▸ To do
In the entries below, find every line with the string "Mayrhofen" and copy it.

'''

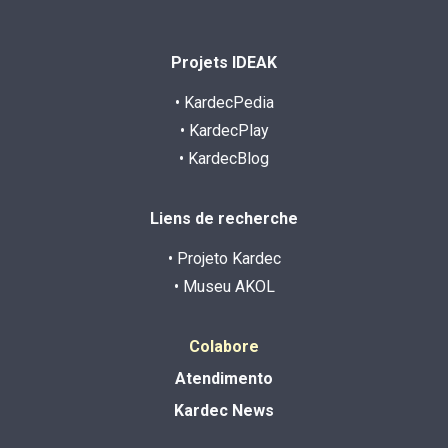
Projets IDEAK
• KardecPedia
• KardecPlay
• KardecBlog
Liens de recherche
• Projeto Kardec
• Museu AKOL
Colabore
Atendimento
Kardec News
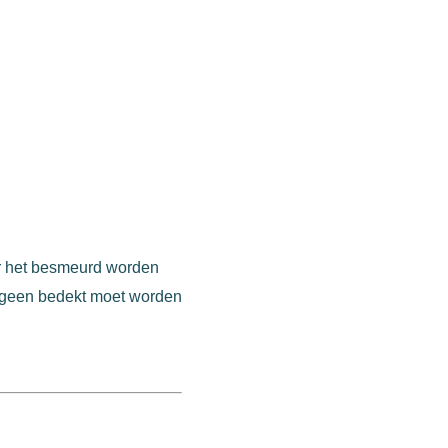
oor het besmeurd worden
hetgeen bedekt moet worden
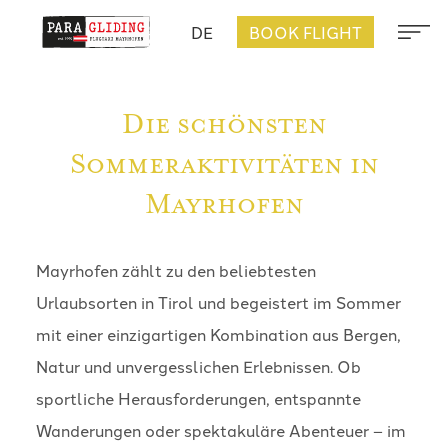
DE
BOOK FLIGHT
Die schönsten
Sommeraktivitäten in
Mayrhofen
Mayrhofen zählt zu den beliebtesten
Urlaubsorten in Tirol und begeistert im Sommer
mit einer einzigartigen Kombination aus Bergen,
Natur und unvergesslichen Erlebnissen. Ob
sportliche Herausforderungen, entspannte
Wanderungen oder spektakuläre Abenteuer – im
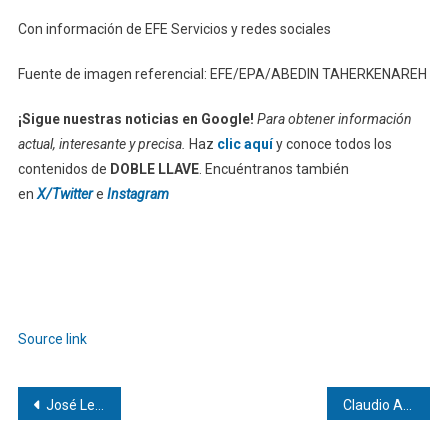
Con información de EFE Servicios y redes sociales
Fuente de imagen referencial: EFE/EPA/ABEDIN TAHERKENAREH
¡Sigue nuestras noticias en Google!
Para obtener información
actual, interesante y precisa.
Haz
clic aquí
y conoce todos los
contenidos de
DOBLE LLAVE
. Encuéntranos también
en
X/Twitter
e
Instagram
Source link
Navegación
José Leggio Cassara | petroquímica en la industria venezolana
Claudio Antonio Ramírez Soto y sus Megaproyectos de Ingeniería
de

'''

▸ Reply to the task
Mayrhofen
Mayrhofen zählt zu den beliebtesten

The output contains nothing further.